Enflasyonun kontrolden çıktığı uyarısında bulunan TÜSİAD Yüksek İstişare Konseyi Başkanı Tuncay Özilhan ise bu durumun gelir adaletsizliğini daha da artıracağına vurgu yapıyor.
Zenginlerin yoksulluğa dikkat çektiği bir acayip durum yaşıyoruz.
…
1 Mayıs’ta en düşük emekli maaşlarında düzenleme yapılacağıyla ilgili açıklama yapacağını açıklayan Çalışma ve Sosyal Güvenlik Bakanı Vedat Bilgin, aradan geçen iki ayın ardından bu kez de “Biz emeği, çalışanları enflasyona ezdirmeyeceğiz. Önümüzde temmuz dönemi var. Bütün çalışanların yüzünü güldürecek bir düzenlemeyi Türkiye gerçekleştirecek durumdadır” diyor.
…
Hanelerde geçim derdi dibe vurmuşken Turkish Airlines değil Türkiye Havayolları ibarelerini tartışıyoruz.
Daha neler yapıyoruz?
Tartışmalarla gündemde olan Türkiye İstatistik Kurumu dün resmi verilerini açıklayıp; Tarım ürünleri üretici fiyat endeksinin yıllık yüzde 154,97, aylık yüzde 16,18 artışlara dikkat çekiyor. Verilere göre, aylık artışın yüksek olduğu alt grup yüzde 18,28 ile canlı sığırlar (manda dahil), bunlardan elde edilen işlenmemiş süt.

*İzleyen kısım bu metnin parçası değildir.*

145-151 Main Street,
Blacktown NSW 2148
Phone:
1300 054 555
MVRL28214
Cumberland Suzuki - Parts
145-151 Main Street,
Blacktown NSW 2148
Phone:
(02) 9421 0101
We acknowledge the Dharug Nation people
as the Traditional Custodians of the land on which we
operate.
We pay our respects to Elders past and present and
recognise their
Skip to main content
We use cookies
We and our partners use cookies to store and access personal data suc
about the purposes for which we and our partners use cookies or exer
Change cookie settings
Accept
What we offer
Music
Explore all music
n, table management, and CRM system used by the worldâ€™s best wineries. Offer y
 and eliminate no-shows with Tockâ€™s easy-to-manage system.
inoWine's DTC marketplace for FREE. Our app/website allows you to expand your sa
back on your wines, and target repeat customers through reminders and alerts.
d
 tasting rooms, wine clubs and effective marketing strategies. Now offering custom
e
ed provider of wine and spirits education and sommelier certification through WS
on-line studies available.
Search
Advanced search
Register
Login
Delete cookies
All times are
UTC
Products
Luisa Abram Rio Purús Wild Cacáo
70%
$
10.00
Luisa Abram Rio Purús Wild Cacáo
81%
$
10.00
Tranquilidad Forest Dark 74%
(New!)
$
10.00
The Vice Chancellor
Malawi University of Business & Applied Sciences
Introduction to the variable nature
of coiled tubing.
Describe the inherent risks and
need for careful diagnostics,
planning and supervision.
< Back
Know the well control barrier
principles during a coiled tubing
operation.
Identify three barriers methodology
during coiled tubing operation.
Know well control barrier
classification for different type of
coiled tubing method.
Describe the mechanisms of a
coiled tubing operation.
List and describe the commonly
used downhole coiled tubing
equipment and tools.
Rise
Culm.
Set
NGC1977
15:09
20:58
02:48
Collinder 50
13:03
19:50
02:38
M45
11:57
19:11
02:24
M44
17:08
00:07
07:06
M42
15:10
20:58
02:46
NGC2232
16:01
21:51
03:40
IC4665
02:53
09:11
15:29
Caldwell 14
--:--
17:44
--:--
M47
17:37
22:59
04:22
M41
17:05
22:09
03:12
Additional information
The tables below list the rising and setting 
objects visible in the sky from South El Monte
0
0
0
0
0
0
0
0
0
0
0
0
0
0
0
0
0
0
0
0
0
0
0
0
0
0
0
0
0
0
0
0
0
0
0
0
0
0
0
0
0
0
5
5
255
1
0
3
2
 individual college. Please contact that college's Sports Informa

Kontrolü kaybetmiş durumda olanlar ise “yeni bir ekonomik modelden” bahsediyor.
Hazine ve Maliye Bakanı Nurettin Nebati'nin 6 ay önce bir televizyon programında “heyecanlanıyorum, şöyle bir uyusak da 6 ay sonra uyansak çok farklı noktalara gideceğiz” dediği sözleri kulakları tırmalıyor.
Yaşadıklarını anlatan bir arkadaşım şöyle diyor: Maaş yetmeyince, eldeki birikmişleri sattım ve hatta mesleğimi icra etmemi gerektiren bir kısım aletleri de ucuz paralara sattım. Ardından kredi kartıma yüklendim. O da tükendi, sonunda patladı. Mideme kramplar girmeye başladı, sağlığım bozuldu, sonrasını koyverdim. Ne kadar faiz gelecekmiş, nasıl ödeyeceğim derdinde değilim. Zaten ödeyecek durumda da değilim. Ne düşüneceğim bu saatten sonra. Zaten yağmur denize yağar. Bugünler parası olana yarıyor yine de.
…
Yazarken de, konuşurken de had bilecek durumda söylüyoruz söyleyeceklerimiz de; İşin en kötü tarafı, zamların süreklilik gösteren bir artışla devam etmesi ve tepkiye dahi korkuyor olmamız.
Sabah aldığımızın fiyatı akşama değişiyor.
Yoksul dibe vururken, bir yandan da şunu soruyor; Zamlar ne zaman duracak?